The Perpetual Botwana Conundrum

Apologies (but only very perfunctory ones) for two McCall Smith posts in a row, but ...

A recent review of the first book in the No 1 Ladies' Detective Agency series on Vulpes Libris has highlighted yet again the undeniable fact that it is for ever more going to be necessary to qualify any positive views about these books with some kind of disclaimer, acknowledging the fact that 'some people' have found them 'patronising' and/or 'racist'.

I let rip with a lengthy rant on this topic a while ago, by which I still stand, so I won't unleash another one here now, but the constant background hum of these accusations just isn't going to go away. If one genuinely loves these books, does that mean that one is, at some deep-down level, and despite one's very best intentions and self-examinations, complicit in perpetuating a white imperialist view of Africa and Africans?

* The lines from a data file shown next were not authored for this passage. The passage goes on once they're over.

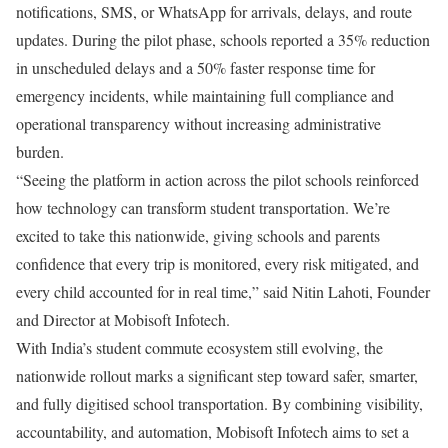
notifications, SMS, or WhatsApp for arrivals, delays, and route
updates. During the pilot phase, schools reported a 35% reduction
in unscheduled delays and a 50% faster response time for
emergency incidents, while maintaining full compliance and
operational transparency without increasing administrative
burden.
“Seeing the platform in action across the pilot schools reinforced
how technology can transform student transportation. We’re
excited to take this nationwide, giving schools and parents
confidence that every trip is monitored, every risk mitigated, and
every child accounted for in real time,” said Nitin Lahoti, Founder
and Director at Mobisoft Infotech.
With India’s student commute ecosystem still evolving, the
nationwide rollout marks a significant step toward safer, smarter,
and fully digitised school transportation. By combining visibility,
accountability, and automation, Mobisoft Infotech aims to set a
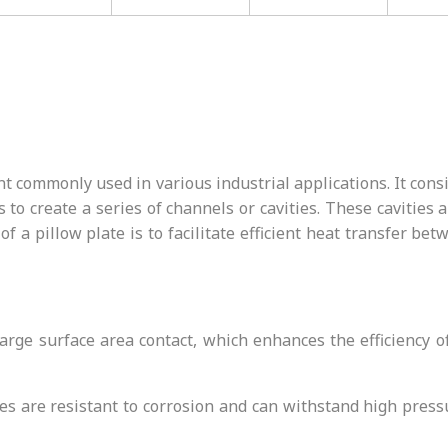
 commonly used in various industrial applications. It consis
 to create a series of channels or cavities. These cavities
of a pillow plate is to facilitate efficient heat transfer bet
 large surface area contact, which enhances the efficiency
ates are resistant to corrosion and can withstand high pre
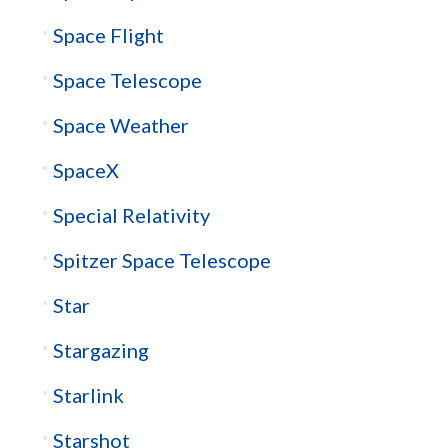
Space Flight
Space Telescope
Space Weather
SpaceX
Special Relativity
Spitzer Space Telescope
Star
Stargazing
Starlink
Starshot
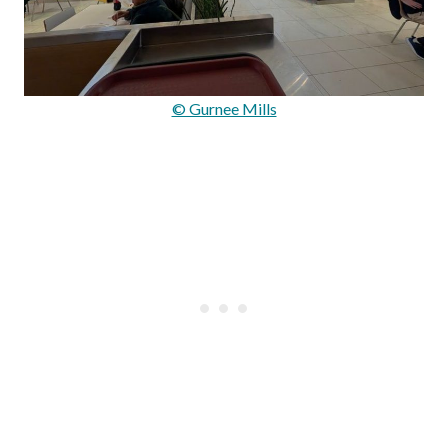
© Gurnee Mills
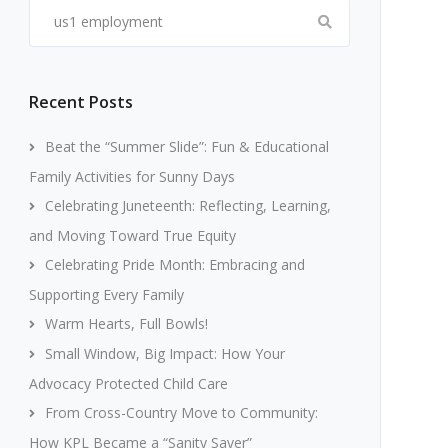
Search
for:
Recent Posts
Beat the “Summer Slide”: Fun & Educational
Family Activities for Sunny Days
Celebrating Juneteenth: Reflecting, Learning,
and Moving Toward True Equity
Celebrating Pride Month: Embracing and
Supporting Every Family
Warm Hearts, Full Bowls!
Small Window, Big Impact: How Your
Advocacy Protected Child Care
From Cross-Country Move to Community:
How KPL Became a “Sanity Saver”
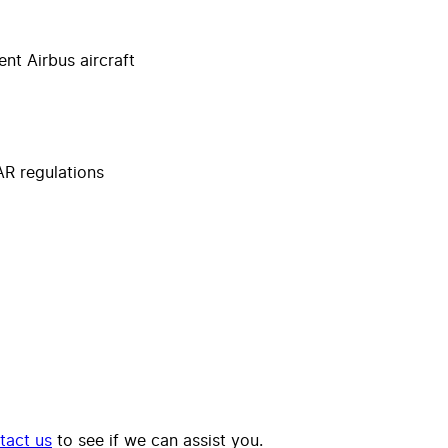
nt Airbus aircraft
R regulations
tact us
to see if we can assist you.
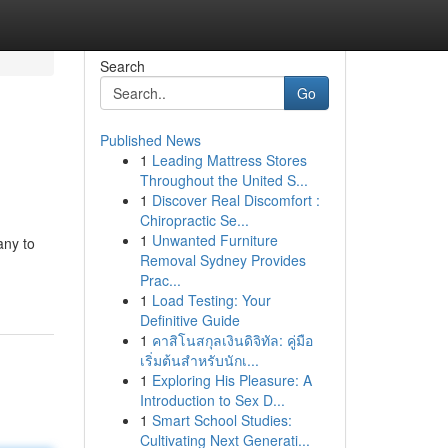
Search
Go
Published News
1
Leading Mattress Stores
Throughout the United S...
1
Discover Real Discomfort :
Chiropractic Se...
1
Unwanted Furniture
any to
Removal Sydney Provides
Prac...
1
Load Testing: Your
Definitive Guide
1
คาสิโนสกุลเงินดิจิทัล: คู่มือ
เริ่มต้นสำหรับนักเ...
1
Exploring His Pleasure: A
Introduction to Sex D...
1
Smart School Studies:
Cultivating Next Generati...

Unlike Susan Hill, I don't feel that something has been 'stolen from me' when I read attacks on McCall Smith's Botswana novels, though I agree with her that 'once you know a thing you can never un-know it, though you may forget it'. But the effect of researching the negative criticism was to make me read the most recent book in the series with all my political correctness sensors turned up to full whack and constantly to review my own responses to the characters and plotlines as I went along.



And I still don't see what's complained of; I really don't.

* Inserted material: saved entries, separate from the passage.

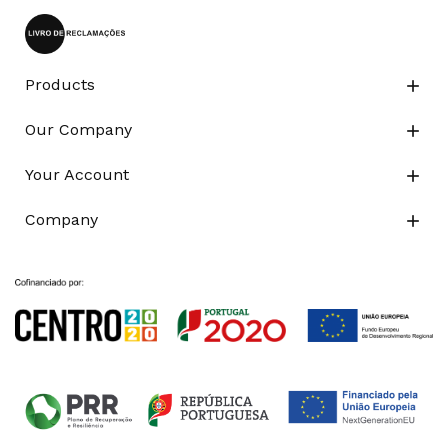
Products

Our Company

Your Account

Company

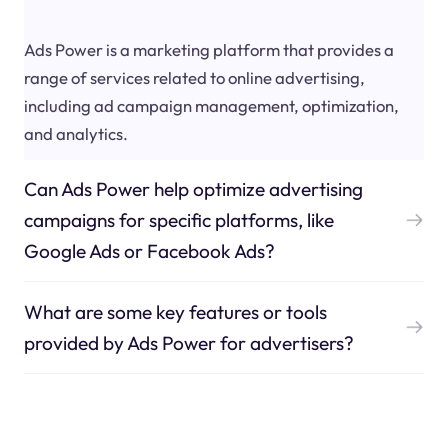
Ads Power is a marketing platform that provides a
range of services related to online advertising,
including ad campaign management, optimization,
and analytics.
Can Ads Power help optimize advertising
campaigns for specific platforms, like
Google Ads or Facebook Ads?
What are some key features or tools
provided by Ads Power for advertisers?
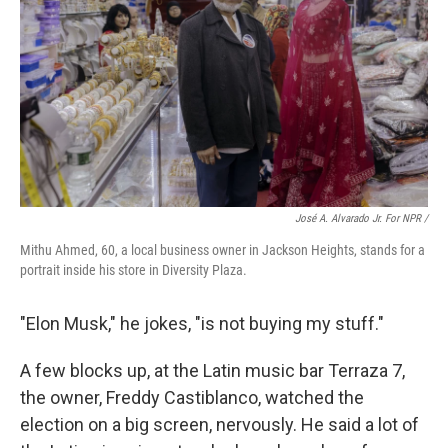
José A. Alvarado Jr. For NPR /
Mithu Ahmed, 60, a local business owner in Jackson Heights, stands for a
portrait inside his store in Diversity Plaza.
"Elon Musk," he jokes, "is not buying my stuff."
A few blocks up, at the Latin music bar Terraza 7,
the owner, Freddy Castiblanco, watched the
election on a big screen, nervously. He said a lot of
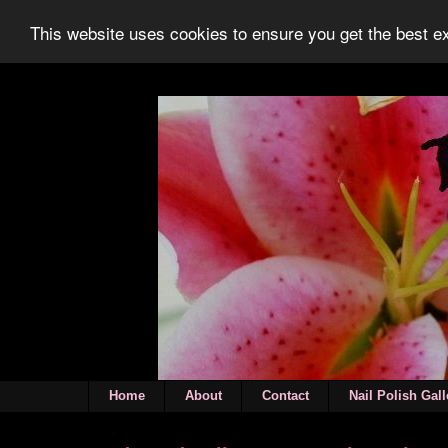
This website uses cookies to ensure you get the best 
Home
About
Contact
Nail Polish Gall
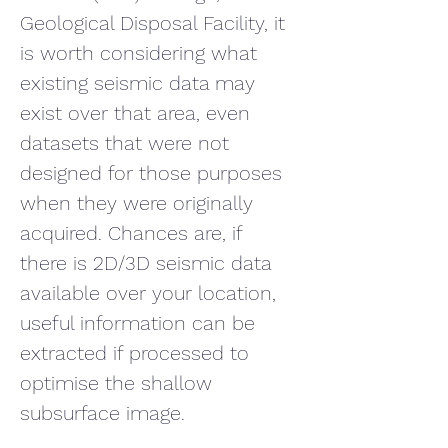
Geological Disposal Facility, it 
is worth considering what 
existing seismic data may 
exist over that area, even 
datasets that were not 
designed for those purposes 
when they were originally 
acquired. Chances are, if 
there is 2D/3D seismic data 
available over your location, 
useful information can be 
extracted if processed to 
optimise the shallow 
subsurface image.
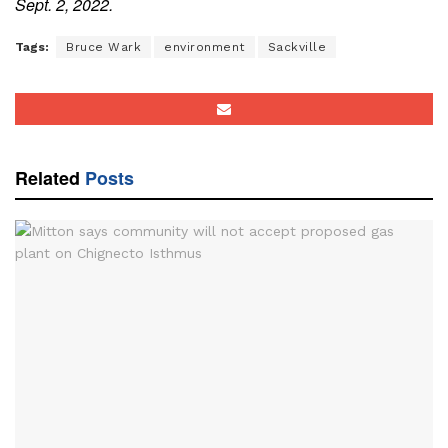
Sept. 2, 2022.
Tags:
Bruce Wark
environment
Sackville
Related
Posts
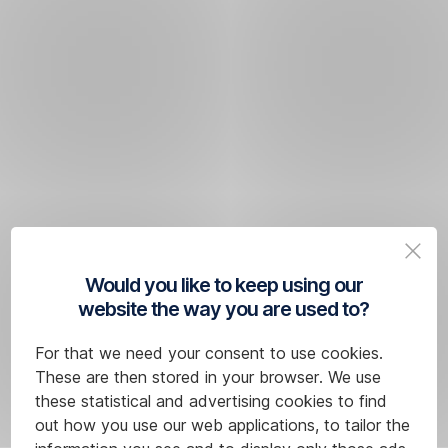
Would you like to keep using our
website the way you are used to?
For that we need your consent to use cookies.
These are then stored in your browser. We use
these statistical and advertising cookies to find
out how you use our web applications, to tailor the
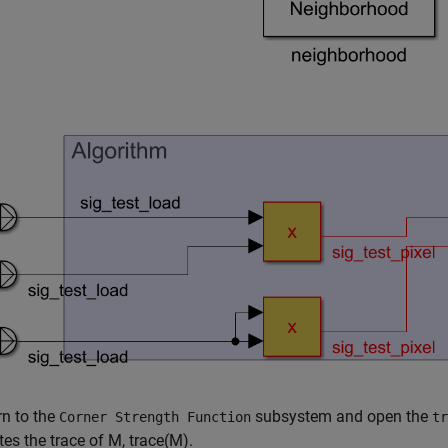
rn to the
subsystem and open the
Corner Strength Function
tr
tes the trace of
M
,
trace
(
M
)
.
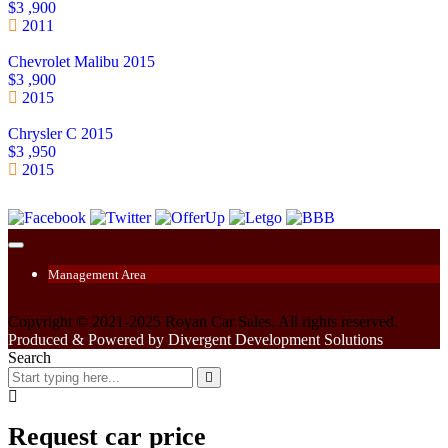
$3 ,900
2011
Chevrolet Malibu 2015
$3 ,900
2015
Chrysler C 2015
$3 ,950
2015
Management Area
Copyright © 2021-2025 Royan Car Sales. All rights reserved.
Produced & Powered by Divergent Development Solutions
Search
Request car price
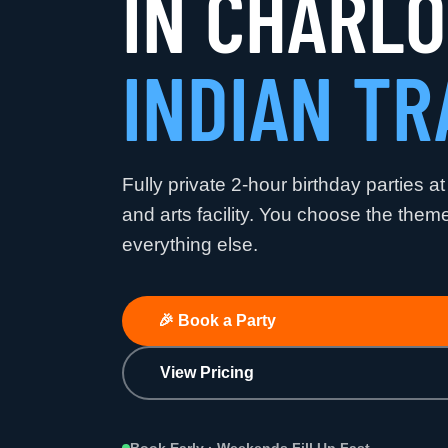
IN CHARL
INDIAN TR
Fully private 2-hour birthday parties at
and arts facility. You choose the the
everything else.
🎉
Book a Party
View Pricing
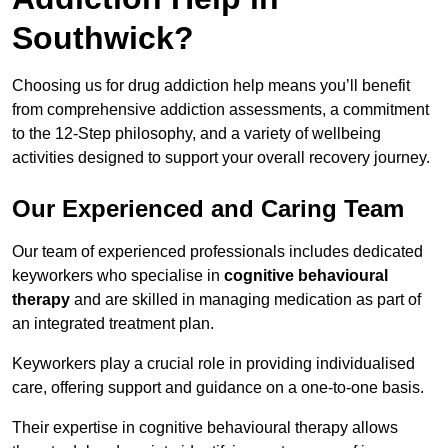
Southwick?
Choosing us for drug addiction help means you’ll benefit
from comprehensive addiction assessments, a commitment
to the 12-Step philosophy, and a variety of wellbeing
activities designed to support your overall recovery journey.
Our Experienced and Caring Team
Our team of experienced professionals includes dedicated
keyworkers who specialise in
cognitive behavioural
therapy
and are skilled in managing medication as part of
an integrated treatment plan.
Keyworkers play a crucial role in providing individualised
care, offering support and guidance on a one-to-one basis.
Their expertise in cognitive behavioural therapy allows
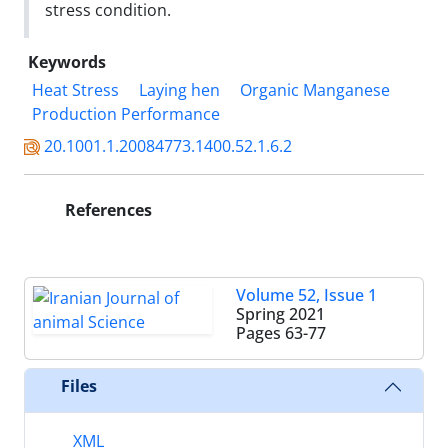
stress condition.
Keywords
Heat Stress
Laying hen
Organic Manganese
Production Performance
20.1001.1.20084773.1400.52.1.6.2
References
Volume 52, Issue 1
Spring 2021
Pages
63-77
Files
XML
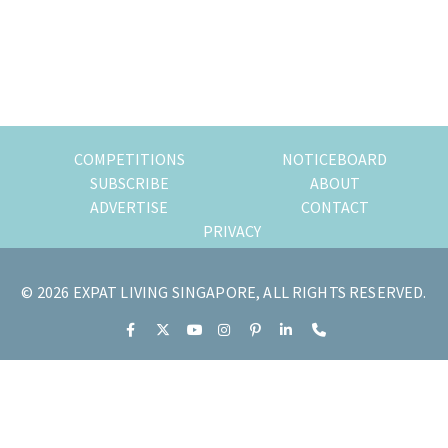
of
expat
living
in
Singapore.
COMPETITIONS
NOTICEBOARD
SUBSCRIBE
ABOUT
ADVERTISE
CONTACT
PRIVACY
© 2026 EXPAT LIVING SINGAPORE, ALL RIGHTS RESERVED.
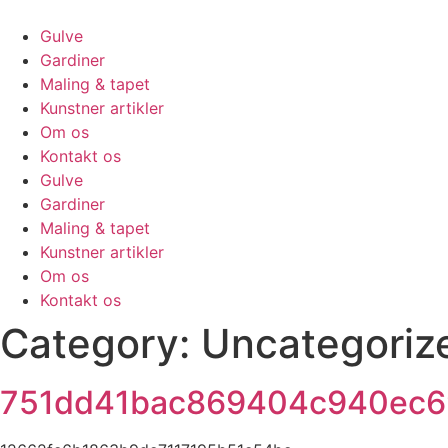
Skip
to
Gulve
content
Gardiner
Maling & tapet
Kunstner artikler
Om os
Kontakt os
Gulve
Gardiner
Maling & tapet
Kunstner artikler
Om os
Kontakt os
Category:
Uncategoriz
751dd41bac869404c940ec6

What does this tell me about myself? That I am right? Or simply that I'm white?

Or that I still haven't delved deeply enough into my cultural conditioning to see clearly enough that I have been hoodwinked?

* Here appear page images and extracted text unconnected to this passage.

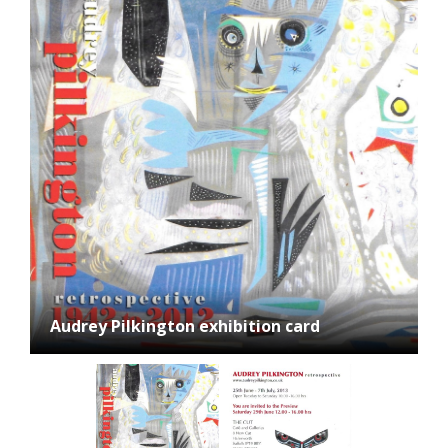
Audrey Pilkington exhibition card, reverse
Audrey Pilkington exhibition card
side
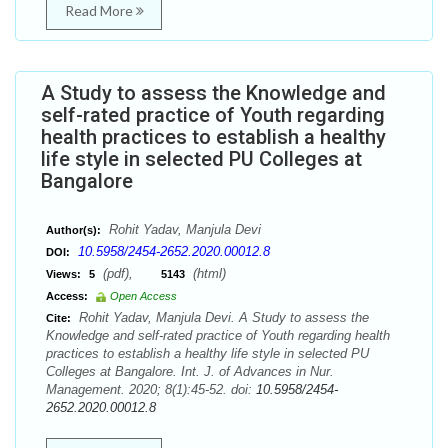
Read More
A Study to assess the Knowledge and
self-rated practice of Youth regarding
health practices to establish a healthy
life style in selected PU Colleges at
Bangalore
Rohit Yadav, Manjula Devi
Author(s):
10.5958/2454-2652.2020.00012.8
DOI:
(pdf),
(html)
Views:
5
5143
Access:
Open Access
Rohit Yadav, Manjula Devi. A Study to assess the
Cite:
Knowledge and self-rated practice of Youth regarding health
practices to establish a healthy life style in selected PU
Colleges at Bangalore. Int. J. of Advances in Nur.
Management. 2020; 8(1):45-52. doi:
10.5958/2454-
2652.2020.00012.8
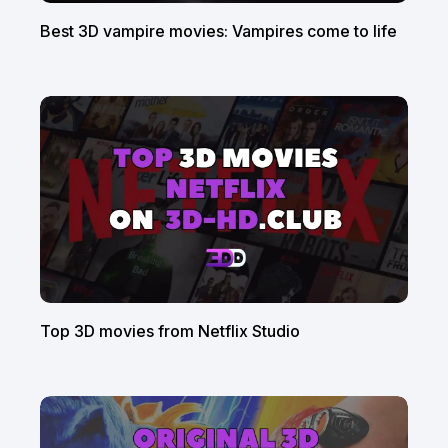
Best 3D vampire movies: Vampires come to life
Top 3D movies from Netflix Studio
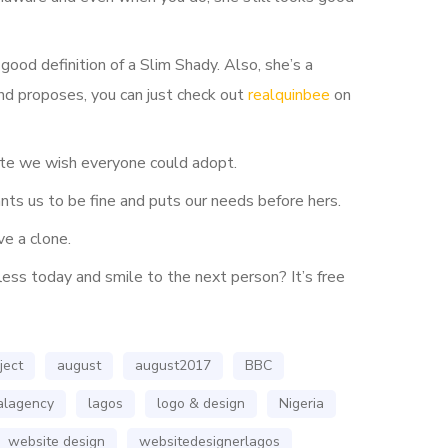
ood definition of a Slim Shady. Also, she’s a
nd proposes, you can just check out
realquinbee
on
bute we wish everyone could adopt.
ts us to be fine and puts our needs before hers.
e a clone.
less today and smile to the next person? It’s free
ject
august
august2017
BBC
talagency
lagos
logo & design
Nigeria
website design
websitedesignerlagos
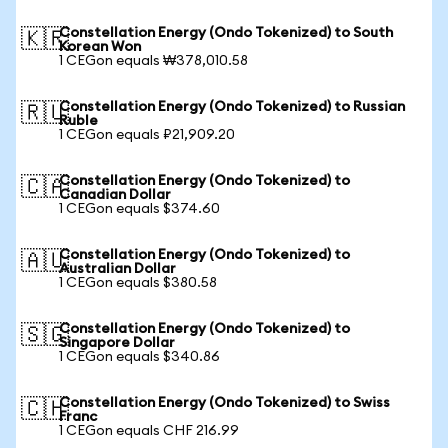
Constellation Energy (Ondo Tokenized) to South
🇰🇷
Korean Won
1 CEGon equals ₩378,010.58
Constellation Energy (Ondo Tokenized) to Russian
🇷🇺
Ruble
1 CEGon equals ₽21,909.20
Constellation Energy (Ondo Tokenized) to
🇨🇦
Canadian Dollar
1 CEGon equals $374.60
Constellation Energy (Ondo Tokenized) to
🇦🇺
Australian Dollar
1 CEGon equals $380.58
Constellation Energy (Ondo Tokenized) to
🇸🇬
Singapore Dollar
1 CEGon equals $340.86
Constellation Energy (Ondo Tokenized) to Swiss
🇨🇭
Franc
1 CEGon equals CHF 216.99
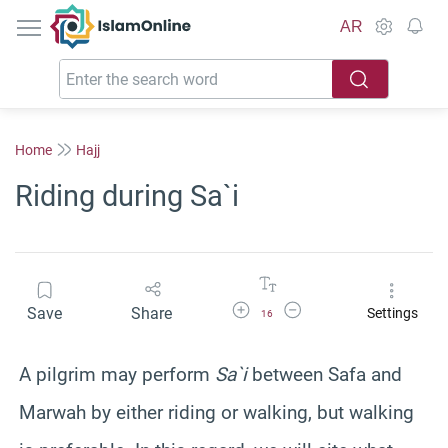
IslamOnline
AR
Home
Hajj
Riding during Sa`i
Increase Font Size
Decrease Font Size
Save
Share
Settings
16
A pilgrim may perform
Sa`i
between Safa and
Marwah by either riding or walking, but walking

I guess that for as long as McCall Smith writes these books and millions read them, I and the rest of those millions will either feel a faint underlying unease, or will simply get on and enjoy them regardless.


The issue was complicated by Anthony Minghella's film version, screened on TV earlier this year. A scathing attack on its general niceness, gentleness and leisurely pace by Sam Wollaston in the Guardian ("it's such a pity, when there aren't enough black people on British television, that so many should end up in this saccharine gloop") drew a barrage of favourable comments in its defence, while, more seriously, complaints by some of the extras appearing the film tarnished the books by association.



There's an interesting discussion here, with some well argued views by a black British writer who does find the books patronising bordering on racist.

On the other hand, the review and comments on the film version on Mshairi (poet and administrator of KenyaUnlimited and the African Women's Blog and thus, one might suppose, a reasonably credible source of African women's viewpoints) are much more encouraging:

"I truly enjoyed the movie, especially after the poor offerings from TV land lately. I laughed and cried (etc). Oh the language, the manners, the leisurely pace, the laughter, the beauty and pain. Now that is a good movie. Wasn’t it great to see the real Africa? Not poor, deprived, dying, begging continent. No starving and naked children, but the reality of our lives in Africa."

I'd love this last comment to be enough to allow me to relax and feel OK about my own response to the books, and indeed the film (and its forthcoming sequels). I shall try to let it be. But no doubt the background hum will continue, and come to the fore again from time to time. Sad but true.

But . . . perhaps, ultimately, no bad thing.

2 comments:

Anonymous said...

I read these books with huge pleasure and will not let anybody get in the way of that enjoyment. I do not find them racist in any way at all. Now let us see if somebody else leaves a comment and disagrees with me

Anonymous said...

I think it is fine to read and enjoy these books, in full awareness that they are written by a white man about a country that he loves, spends much time in, but is not "of".
Similarly, I enjoyed the Michael Wells/Stanley book on South Africa published earlier this year (review on Euro Crime), written by two white men.

Another example is Bruno Chief of Police, by Martin Walker, about a small village in the Dordogne, where the author has lived part-time for many years, although is not a native of France or the region.

Because we are not "of" a culture, this does not deny that we can write and read about it. That, to me, is what "education" is really about. As a child, one of my very favourite books was Cannery Row by John Steinbeck. If I read it for the first time now, I would see it as a book about (eg) a group of homeless men living in a pipe and an alcoholic (failed) doctor. But I read it as a 10 year old, and all I reacted to was the joy of the spirit. I loved "Doc" and "Mac and the boys".